Bagikan:

JAKARTA - Phishing adalah salah satu bentuk kejahatan dunia maya yang paling umum dilakukan, karena penjahat hanya memerlukan upaya minimal dan fakta bahwa itu akan benar-benar berhasil.

Jenis kejahatan ini biasanya dibangun dengan skema sederhana, yaitu menggunakan email atau pemberitahuan yang dibuat dengan hati-hati yang meniru pesan dari bank, organisasi pemerintah, dan sebagainya, penjahat dunia maya dapat mengelabui pengguna agar mengikuti tautan ke situs web palsu dan menyerahkan detail atau informasi pembayaran pribadi mereka dan bahkan mengunduh program berbahaya.

Pada tahun 2022, Kaspersky telah memblokir total 822.536 phishing keuangan yang ditargetkan pada perusahaan di Asia Tenggara (SEA). Dari UMKM hingga perusahaan besar, phisher keuangan terus berusaha menjangkiti bisnis di wilayah tersebut pada tahun lalu.

Dalam hal ini, phishing keuangan tidak hanya merujuk pada phishing khusus perbankan tetapi juga sistem pembayaran dan toko online atau sering disebut dengan e-shop. 

Phishing sistem pembayaran mencakup halaman yang meniru merek pembayaran terkenal, seperti PayPal, MasterCard, American Express, Visa, dan lainnya. Sedangkan e-shop mengacu pada toko online dan situs penjualan seperti Amazon, Apple Store, Steam, eBay, dll.

Dalam masalah ini, Indonesia menorehkan jumlah insiden phishing keuangan tertinggi dengan jumlah 208.238 phishing, kemudian disusul oleh Vietnam dengan 172.694, dan Malaysia sebanyak 120.656. 

Lebih dari itu, Thailand juga mencatat jumlah phishing terbanyak dengan 101.461 upaya phishing terkait keuangan, dan kemudian diikuti oleh Filipina dengan 52.914, dan Singapura dengan 22.109.

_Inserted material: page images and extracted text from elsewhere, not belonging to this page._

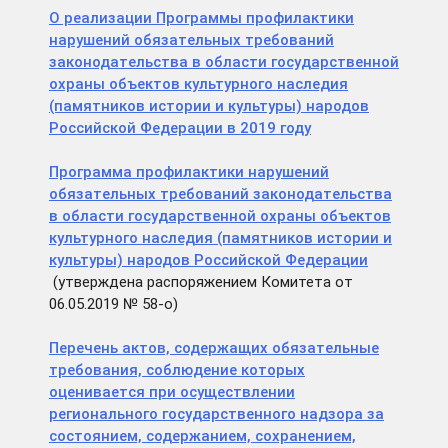
О реализации Программы профилактики
нарушений обязательных требований
законодательства в области государственной
охраны объектов культурного наследия
(памятников истории и культуры) народов
Российской Федерации в 2019 году
Программа профилактики нарушений
обязательных требований законодательства
в области государственной охраны объектов
культурного наследия (памятников истории и
культуры) народов Российской Федерации
(утверждена распоряжением Комитета от
06.05.2019 № 58-о)
Перечень актов, содержащих обязательные
требования, соблюдение которых
оценивается при осуществлении
регионального государственного надзора за
состоянием, содержанием, сохранением,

“Bukanlah sebuah hal baru melihat perusahaan menjadi sasaran phishing keuangan, tetapi kita harus ingat di sini bahwa bisnis, pada intinya, masih terdiri atas manusia," ujar Yeo Siang Tiong, General Manager untuk Asia Tenggara di Kaspersky dalam pernyataan yang diterima.

Lebih lanjut, Yeo juga menyatakan bahwa phishing adalah jenis serangan rekayasa sosial yang dijuluki sebagai peretasan pikiran manusia. 

"Dengan sembilan dari sepuluh karyawan yang membutuhkan pelatihan keterampilan keamanan siber dasar, penjahat dunia maya mengetahui bahwa para karyawan tetap menjadi celah paling mudah untuk melancarkan serangan siber terhadap perusahaan,” pungkasnya.